• _Page-level text extractions_:
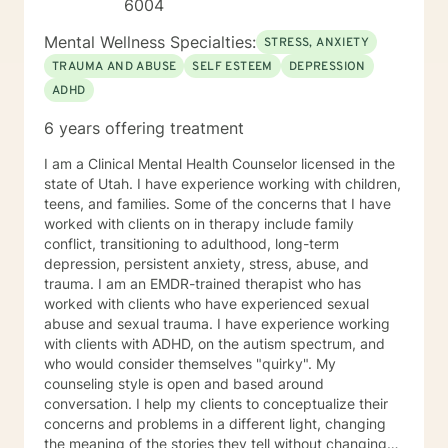
6004
Mental Wellness Specialties:
STRESS, ANXIETY
TRAUMA AND ABUSE
SELF ESTEEM
DEPRESSION
ADHD
6 years offering treatment
I am a Clinical Mental Health Counselor licensed in the
state of Utah. I have experience working with children,
teens, and families. Some of the concerns that I have
worked with clients on in therapy include family
conflict, transitioning to adulthood, long-term
depression, persistent anxiety, stress, abuse, and
trauma. I am an EMDR-trained therapist who has
worked with clients who have experienced sexual
abuse and sexual trauma. I have experience working
with clients with ADHD, on the autism spectrum, and
who would consider themselves "quirky". My
counseling style is open and based around
conversation. I help my clients to conceptualize their
concerns and problems in a different light, changing
the meaning of the stories they tell without changing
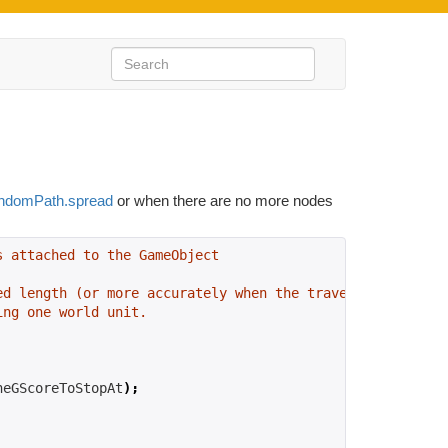
ndomPath.spread
or when there are no more nodes
s attached to the GameObject
ed length (or more accurately when the traversal cost is
ing one world unit.
heGScoreToStopAt
);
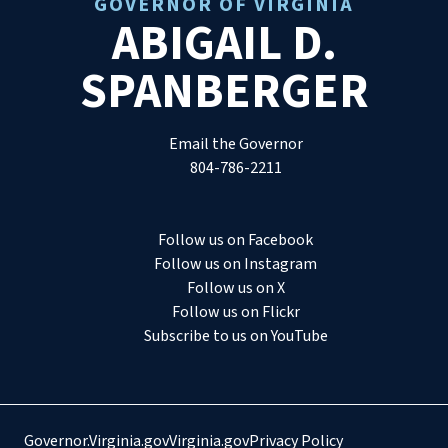
GOVERNOR OF VIRGINIA
ABIGAIL D.
SPANBERGER
Email the Governor
804-786-2211
Follow us on Facebook
Follow us on Instagram
Follow us on X
Follow us on Flickr
Subscribe to us on YouTube
Governor.Virginia.gov
Virginia.gov
Privacy Policy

• _TASK TO CARRY OUT_:
Using the records above, extract exactly and only the lines from the one with "ing one world unit." through the final line, inclusive, leaving out pictures.

• _TASK SOLUTION_:
ing one world unit.
heGScoreToStopAt
);
GOVERNOR OF VIRGINIA
ABIGAIL D.
SPANBERGER
Email the Governor
804-786-2211
Follow us on Facebook
Follow us on Instagram
Follow us on X
Follow us on Flickr
Subscribe to us on YouTube
Governor.Virginia.gov
Virginia.gov
Privacy Policy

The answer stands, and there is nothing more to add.